[Items listed in a dataset]
● ● ● ● ●
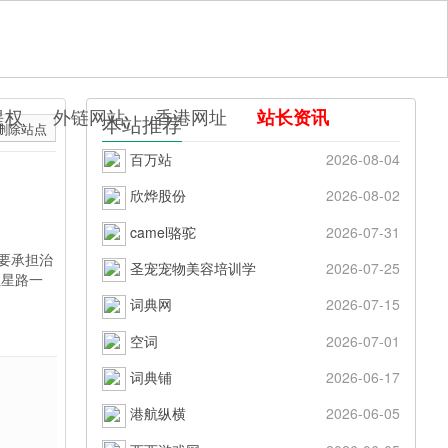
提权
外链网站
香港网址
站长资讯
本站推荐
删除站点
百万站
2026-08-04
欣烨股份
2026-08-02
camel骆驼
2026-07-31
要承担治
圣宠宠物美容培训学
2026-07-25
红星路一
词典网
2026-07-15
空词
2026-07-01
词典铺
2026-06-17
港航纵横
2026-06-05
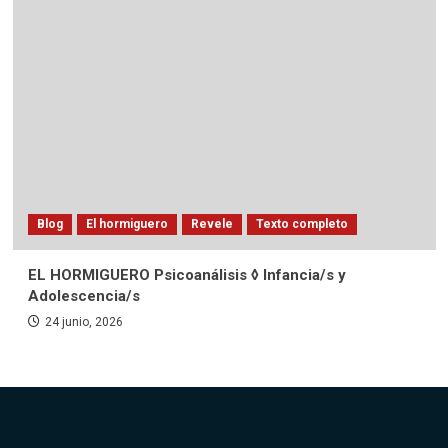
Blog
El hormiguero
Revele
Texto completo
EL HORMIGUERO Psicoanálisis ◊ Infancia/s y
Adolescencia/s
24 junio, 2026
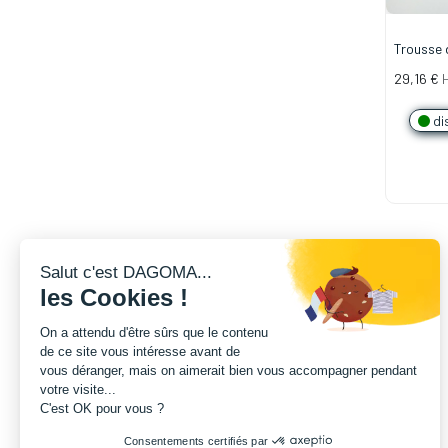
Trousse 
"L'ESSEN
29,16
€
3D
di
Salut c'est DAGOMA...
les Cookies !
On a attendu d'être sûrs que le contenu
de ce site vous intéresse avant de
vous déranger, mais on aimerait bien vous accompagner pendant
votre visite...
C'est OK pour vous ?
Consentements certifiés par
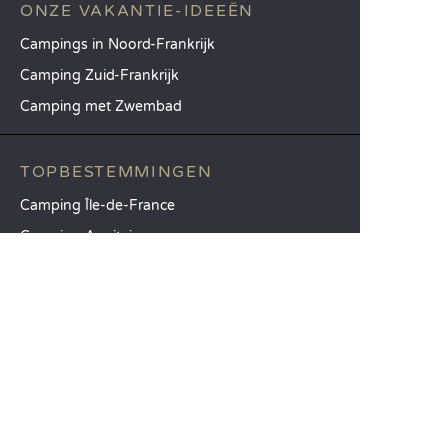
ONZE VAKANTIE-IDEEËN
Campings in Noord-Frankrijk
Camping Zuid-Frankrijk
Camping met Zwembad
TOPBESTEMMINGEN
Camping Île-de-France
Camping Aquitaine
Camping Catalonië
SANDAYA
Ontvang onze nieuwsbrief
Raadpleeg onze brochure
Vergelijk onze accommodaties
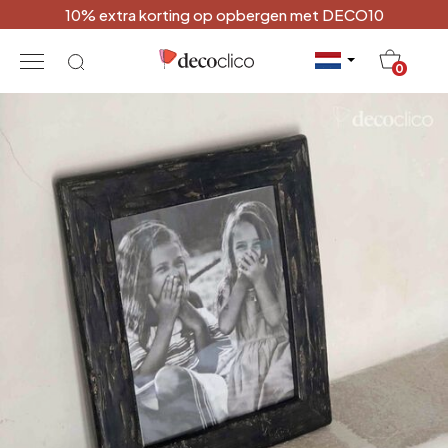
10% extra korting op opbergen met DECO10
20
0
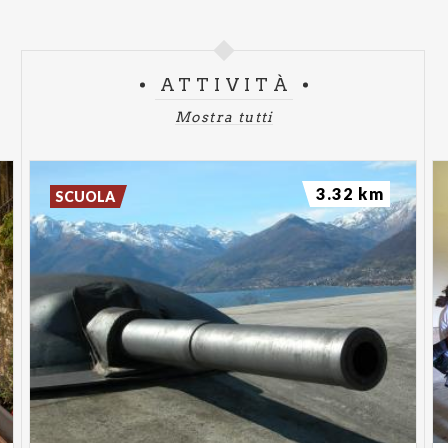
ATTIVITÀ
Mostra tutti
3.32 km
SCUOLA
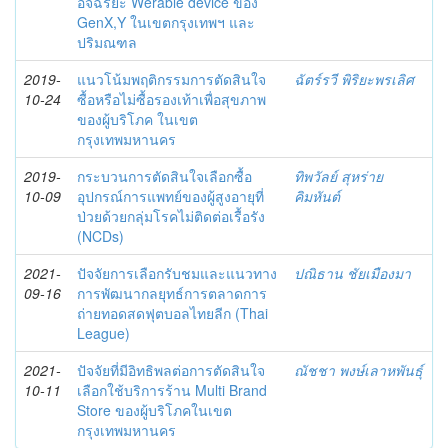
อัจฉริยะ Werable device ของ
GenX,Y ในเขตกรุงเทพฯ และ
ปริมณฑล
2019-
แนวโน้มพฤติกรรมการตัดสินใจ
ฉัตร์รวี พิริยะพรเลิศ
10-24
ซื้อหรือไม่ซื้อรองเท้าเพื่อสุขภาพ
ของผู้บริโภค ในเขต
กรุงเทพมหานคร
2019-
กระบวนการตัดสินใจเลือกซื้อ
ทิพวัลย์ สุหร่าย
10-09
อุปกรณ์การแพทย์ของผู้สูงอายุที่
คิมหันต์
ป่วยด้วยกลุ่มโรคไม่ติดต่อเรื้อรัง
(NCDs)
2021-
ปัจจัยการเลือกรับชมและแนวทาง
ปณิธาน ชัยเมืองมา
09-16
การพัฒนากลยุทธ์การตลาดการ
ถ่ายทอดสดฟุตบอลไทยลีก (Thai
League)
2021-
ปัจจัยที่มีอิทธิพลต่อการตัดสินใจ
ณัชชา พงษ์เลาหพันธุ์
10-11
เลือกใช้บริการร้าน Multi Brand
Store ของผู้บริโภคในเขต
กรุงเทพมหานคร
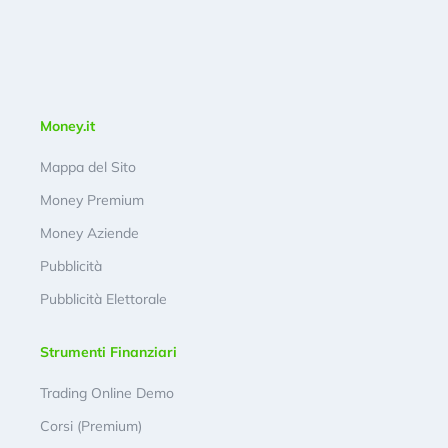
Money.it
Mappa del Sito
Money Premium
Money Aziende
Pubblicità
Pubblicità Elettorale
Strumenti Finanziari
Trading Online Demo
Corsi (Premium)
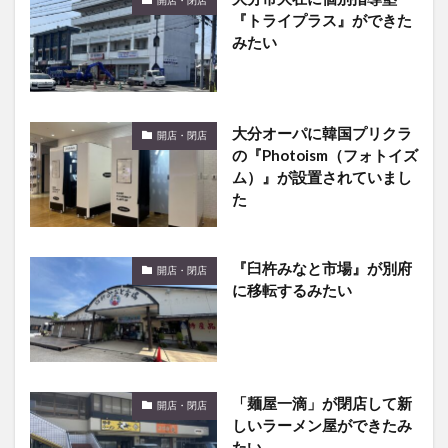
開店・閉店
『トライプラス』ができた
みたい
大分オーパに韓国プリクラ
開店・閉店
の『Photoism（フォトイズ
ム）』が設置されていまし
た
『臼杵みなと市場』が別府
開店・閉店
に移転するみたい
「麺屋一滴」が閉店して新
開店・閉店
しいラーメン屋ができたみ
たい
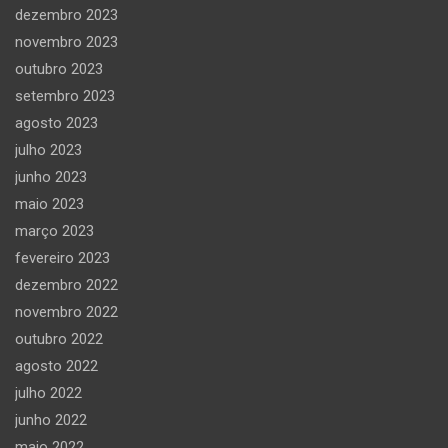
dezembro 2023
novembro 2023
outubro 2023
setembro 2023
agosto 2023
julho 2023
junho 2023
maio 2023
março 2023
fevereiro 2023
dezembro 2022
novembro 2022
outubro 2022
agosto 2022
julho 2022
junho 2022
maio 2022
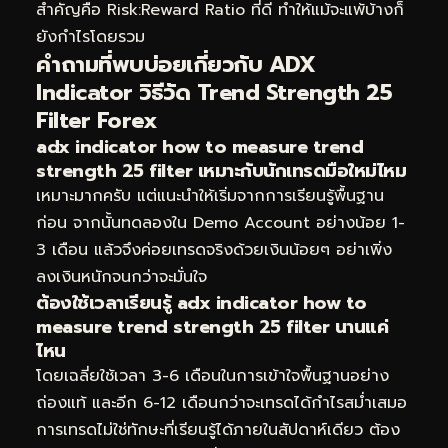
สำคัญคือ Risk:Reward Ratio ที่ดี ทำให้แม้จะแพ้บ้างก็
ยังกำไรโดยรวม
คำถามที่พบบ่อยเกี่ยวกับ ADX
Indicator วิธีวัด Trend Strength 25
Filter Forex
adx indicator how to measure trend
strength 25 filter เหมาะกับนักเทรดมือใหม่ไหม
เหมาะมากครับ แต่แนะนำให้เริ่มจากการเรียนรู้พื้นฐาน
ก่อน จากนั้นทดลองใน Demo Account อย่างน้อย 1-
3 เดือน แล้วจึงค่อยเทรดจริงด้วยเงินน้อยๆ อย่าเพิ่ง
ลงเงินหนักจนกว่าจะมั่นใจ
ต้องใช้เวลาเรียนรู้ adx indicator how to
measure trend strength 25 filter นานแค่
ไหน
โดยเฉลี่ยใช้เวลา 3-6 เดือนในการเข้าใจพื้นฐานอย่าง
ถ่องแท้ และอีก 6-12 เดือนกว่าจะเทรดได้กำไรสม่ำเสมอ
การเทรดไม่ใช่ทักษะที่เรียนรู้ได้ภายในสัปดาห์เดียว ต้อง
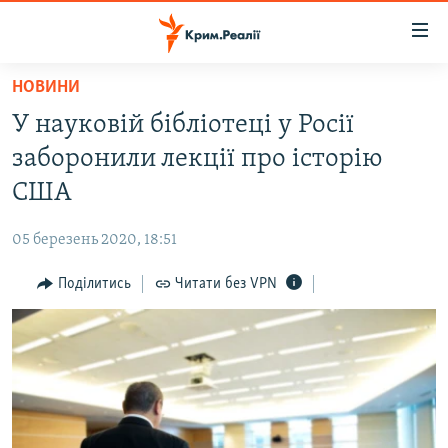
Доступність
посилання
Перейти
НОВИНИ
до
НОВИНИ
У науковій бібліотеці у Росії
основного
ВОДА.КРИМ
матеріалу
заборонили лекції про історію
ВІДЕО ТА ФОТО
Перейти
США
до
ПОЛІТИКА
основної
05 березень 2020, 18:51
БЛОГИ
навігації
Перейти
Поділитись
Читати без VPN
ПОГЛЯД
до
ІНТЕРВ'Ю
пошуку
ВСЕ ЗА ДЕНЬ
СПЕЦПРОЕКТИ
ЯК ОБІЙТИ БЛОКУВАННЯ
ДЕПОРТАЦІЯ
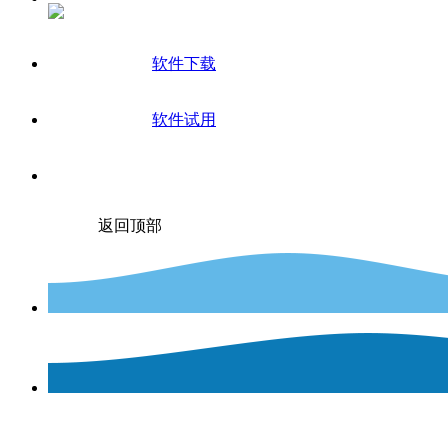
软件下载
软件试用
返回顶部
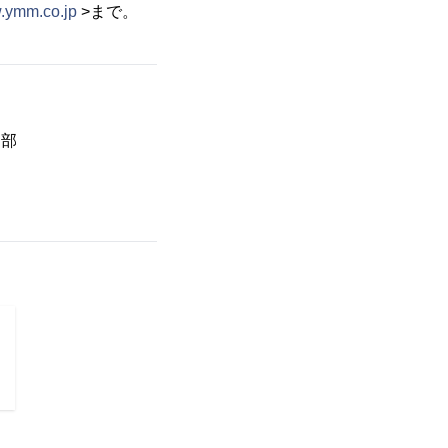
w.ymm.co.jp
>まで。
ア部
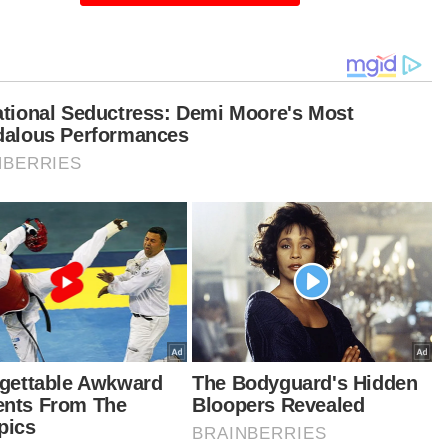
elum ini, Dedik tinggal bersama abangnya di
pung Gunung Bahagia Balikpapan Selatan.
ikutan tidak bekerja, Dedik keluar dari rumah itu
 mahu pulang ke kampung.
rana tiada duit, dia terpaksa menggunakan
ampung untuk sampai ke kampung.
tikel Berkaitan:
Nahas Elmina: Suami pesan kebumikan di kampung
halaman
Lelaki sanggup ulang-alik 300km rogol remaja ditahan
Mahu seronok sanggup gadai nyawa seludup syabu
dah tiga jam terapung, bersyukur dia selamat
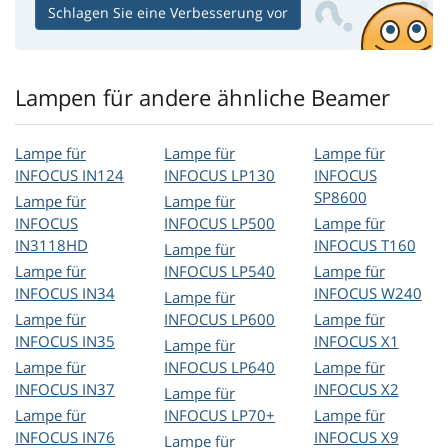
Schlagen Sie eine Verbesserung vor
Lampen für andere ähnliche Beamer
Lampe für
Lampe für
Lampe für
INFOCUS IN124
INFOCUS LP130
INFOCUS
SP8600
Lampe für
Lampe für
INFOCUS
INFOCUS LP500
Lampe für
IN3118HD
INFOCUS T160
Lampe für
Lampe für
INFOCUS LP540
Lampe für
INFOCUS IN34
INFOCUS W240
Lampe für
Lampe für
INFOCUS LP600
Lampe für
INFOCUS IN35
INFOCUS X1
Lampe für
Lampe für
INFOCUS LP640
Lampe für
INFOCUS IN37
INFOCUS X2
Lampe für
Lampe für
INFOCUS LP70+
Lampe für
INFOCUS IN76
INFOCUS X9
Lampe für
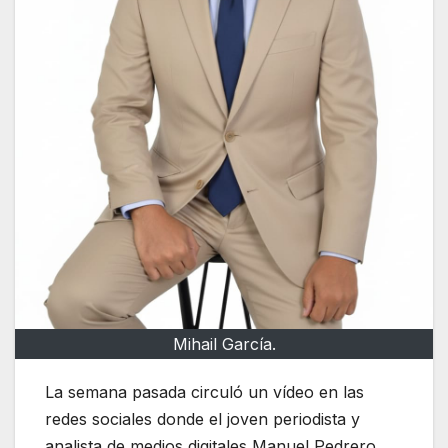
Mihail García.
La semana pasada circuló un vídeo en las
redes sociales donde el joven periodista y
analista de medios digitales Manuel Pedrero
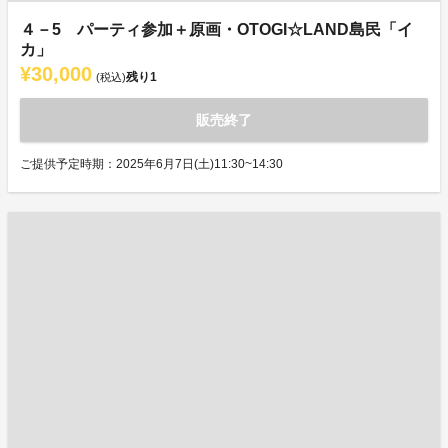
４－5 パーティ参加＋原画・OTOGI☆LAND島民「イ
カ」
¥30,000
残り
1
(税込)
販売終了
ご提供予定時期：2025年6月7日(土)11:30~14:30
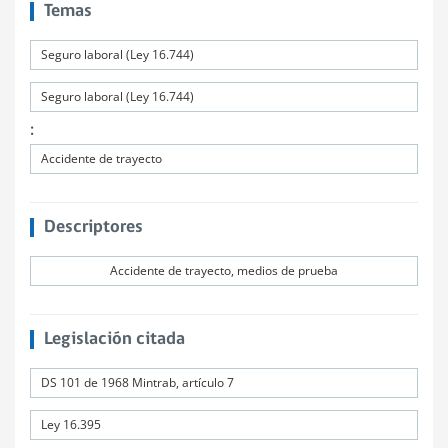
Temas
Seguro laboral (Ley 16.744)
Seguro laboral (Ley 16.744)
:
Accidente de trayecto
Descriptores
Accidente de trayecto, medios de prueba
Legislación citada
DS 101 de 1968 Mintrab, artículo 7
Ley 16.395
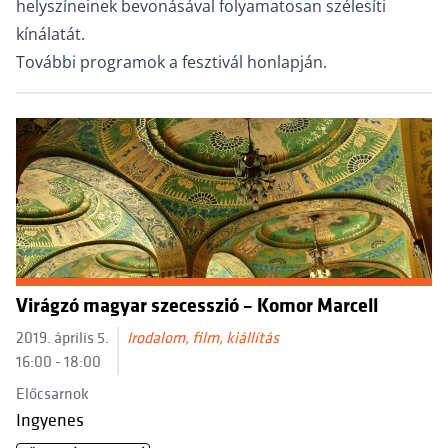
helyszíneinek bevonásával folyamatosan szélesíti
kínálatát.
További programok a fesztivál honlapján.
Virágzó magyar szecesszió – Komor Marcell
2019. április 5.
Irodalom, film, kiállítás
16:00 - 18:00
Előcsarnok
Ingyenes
● ● ● ● ●
— Exercise details —
Write every entry out again exactly, dropping the pictures.

— Response box —
提权
外链网站
香港网址
站长资讯
本站推荐
删除站点
百万站
2026-08-04
欣烨股份
2026-08-02
camel骆驼
2026-07-31
要承担治
圣宠宠物美容培训学
2026-07-25
红星路一
词典网
2026-07-15
空词
2026-07-01
词典铺
2026-06-17
港航纵横
2026-06-05
Blog
El hormiguero
Revele
Texto completo
EL HORMIGUERO Psicoanálisis ◊ Infancia/s y
Adolescencia/s
24 junio, 2026
Trousse 
"L'ESSEN
29,16
€
3D
di
Salut c'est DAGOMA...
les Cookies !
On a attendu d'être sûrs que le contenu
de ce site vous intéresse avant de
vous déranger, mais on aimerait bien vous accompagner pendant
votre visite...
C'est OK pour vous ?
Consentements certifiés par
ONZE VAKANTIE-IDEEËN
Campings in Noord-Frankrijk
Camping Zuid-Frankrijk
Camping met Zwembad
TOPBESTEMMINGEN
Camping Île-de-France
Camping Aquitaine
Camping Catalonië
SANDAYA
Ontvang onze nieuwsbrief
Raadpleeg onze brochure
Vergelijk onze accommodaties
10% extra korting op opbergen met DECO10
20
0
ATTIVITÀ
Mostra tutti
3.32 km
SCUOLA
อัจฉริยะ Werable device ของ
GenX,Y ในเขตกรุงเทพฯ และ
ปริมณฑล
2019-
แนวโน้มพฤติกรรมการตัดสินใจ
ฉัตร์รวี พิริยะพรเลิศ
10-24
ซื้อหรือไม่ซื้อรองเท้าเพื่อสุขภาพ
ของผู้บริโภค ในเขต
กรุงเทพมหานคร
2019-
กระบวนการตัดสินใจเลือกซื้อ
ทิพวัลย์ สุหร่าย
10-09
อุปกรณ์การแพทย์ของผู้สูงอายุที่
คิมหันต์
ป่วยด้วยกลุ่มโรคไม่ติดต่อเรื้อรัง
(NCDs)
2021-
ปัจจัยการเลือกรับชมและแนวทาง
ปณิธาน ชัยเมืองมา
09-16
การพัฒนากลยุทธ์การตลาดการ
ถ่ายทอดสดฟุตบอลไทยลีก (Thai
League)
2021-
ปัจจัยที่มีอิทธิพลต่อการตัดสินใจ
ณัชชา พงษ์เลาหพันธุ์
10-11
เลือกใช้บริการร้าน Multi Brand
Store ของผู้บริโภคในเขต
กรุงเทพมหานคร
Money.it
Mappa del Sito
Money Premium
Money Aziende
Pubblicità
Pubblicità Elettorale
Strumenti Finanziari
Trading Online Demo
Corsi (Premium)
開店・閉店
『トライプラス』ができた
みたい
大分オーパに韓国プリクラ
開店・閉店
の『Photoism（フォトイズ
ム）』が設置されていまし
た
『臼杵みなと市場』が別府
開店・閉店
に移転するみたい
「麺屋一滴」が閉店して新
開店・閉店
しいラーメン屋ができたみ
たい
dezembro 2023
novembro 2023
outubro 2023
setembro 2023
agosto 2023
julho 2023
junho 2023
maio 2023
março 2023
fevereiro 2023
dezembro 2022
novembro 2022
outubro 2022
agosto 2022
julho 2022
junho 2022
maio 2022
สำคัญคือ Risk:Reward Ratio ที่ดี ทำให้แม้จะแพ้บ้างก็
ยังกำไรโดยรวม
คำถามที่พบบ่อยเกี่ยวกับ ADX
Indicator วิธีวัด Trend Strength 25
Filter Forex
adx indicator how to measure trend
strength 25 filter เหมาะกับนักเทรดมือใหม่ไหม
เหมาะมากครับ แต่แนะนำให้เริ่มจากการเรียนรู้พื้นฐาน
ก่อน จากนั้นทดลองใน Demo Account อย่างน้อย 1-
3 เดือน แล้วจึงค่อยเทรดจริงด้วยเงินน้อยๆ อย่าเพิ่ง
ลงเงินหนักจนกว่าจะมั่นใจ
ต้องใช้เวลาเรียนรู้ adx indicator how to
measure trend strength 25 filter นานแค่
ไหน
โดยเฉลี่ยใช้เวลา 3-6 เดือนในการเข้าใจพื้นฐานอย่าง
ถ่องแท้ และอีก 6-12 เดือนกว่าจะเทรดได้กำไรสม่ำเสมอ
การเทรดไม่ใช่ทักษะที่เรียนรู้ได้ภายในสัปดาห์เดียว ต้อง
Доступність
посилання
Перейти
НОВИНИ
до
НОВИНИ
У науковій бібліотеці у Росії
основного
ВОДА.КРИМ
матеріалу
заборонили лекції про історію
ВІДЕО ТА ФОТО
Перейти
США
до
ПОЛІТИКА
основної
05 березень 2020, 18:51
БЛОГИ
навігації
Перейти
Поділитись
Читати без VPN
ПОГЛЯД
до
ІНТЕРВ'Ю
пошуку
ВСЕ ЗА ДЕНЬ
СПЕЦПРОЕКТИ
ЯК ОБІЙТИ БЛОКУВАННЯ
ДЕПОРТАЦІЯ
软件下载
软件试用
返回顶部
w.ymm.co.jp
>まで。
ア部
elum ini, Dedik tinggal bersama abangnya di
pung Gunung Bahagia Balikpapan Selatan.
ikutan tidak bekerja, Dedik keluar dari rumah itu
 mahu pulang ke kampung.
rana tiada duit, dia terpaksa menggunakan
ampung untuk sampai ke kampung.
tikel Berkaitan:
Nahas Elmina: Suami pesan kebumikan di kampung
halaman
Lelaki sanggup ulang-alik 300km rogol remaja ditahan
Mahu seronok sanggup gadai nyawa seludup syabu
dah tiga jam terapung, bersyukur dia selamat
Schlagen Sie eine Verbesserung vor
Lampen für andere ähnliche Beamer
Lampe für
Lampe für
Lampe für
INFOCUS IN124
INFOCUS LP130
INFOCUS
SP8600
Lampe für
Lampe für
INFOCUS
INFOCUS LP500
Lampe für
IN3118HD
INFOCUS T160
Lampe für
Lampe für
INFOCUS LP540
Lampe für
INFOCUS IN34
INFOCUS W240
Lampe für
Lampe für
INFOCUS LP600
Lampe für
INFOCUS IN35
INFOCUS X1
Lampe für
Lampe für
INFOCUS LP640
Lampe für
INFOCUS IN37
INFOCUS X2
Lampe für
Lampe für
INFOCUS LP70+
Lampe für
INFOCUS IN76
INFOCUS X9
Lampe für
Mihail García.
La semana pasada circuló un vídeo en las
redes sociales donde el joven periodista y
analista de medios digitales Manuel Pedrero
４－5 パーティ参加＋原画・OTOGI☆LAND島民「イ
カ」
¥30,000
残り
1
(税込)
販売終了
ご提供予定時期：2025年6月7日(土)11:30~14:30
Temas
Seguro laboral (Ley 16.744)
Seguro laboral (Ley 16.744)
:
Accidente de trayecto
Descriptores
Accidente de trayecto, medios de prueba
Legislación citada
DS 101 de 1968 Mintrab, artículo 7
Ley 16.395
helyszíneinek bevonásával folyamatosan szélesíti
kínálatát.
További programok a fesztivál honlapján.
Virágzó magyar szecesszió – Komor Marcell
2019. április 5.
Irodalom, film, kiállítás
16:00 - 18:00
Előcsarnok
Ingyenes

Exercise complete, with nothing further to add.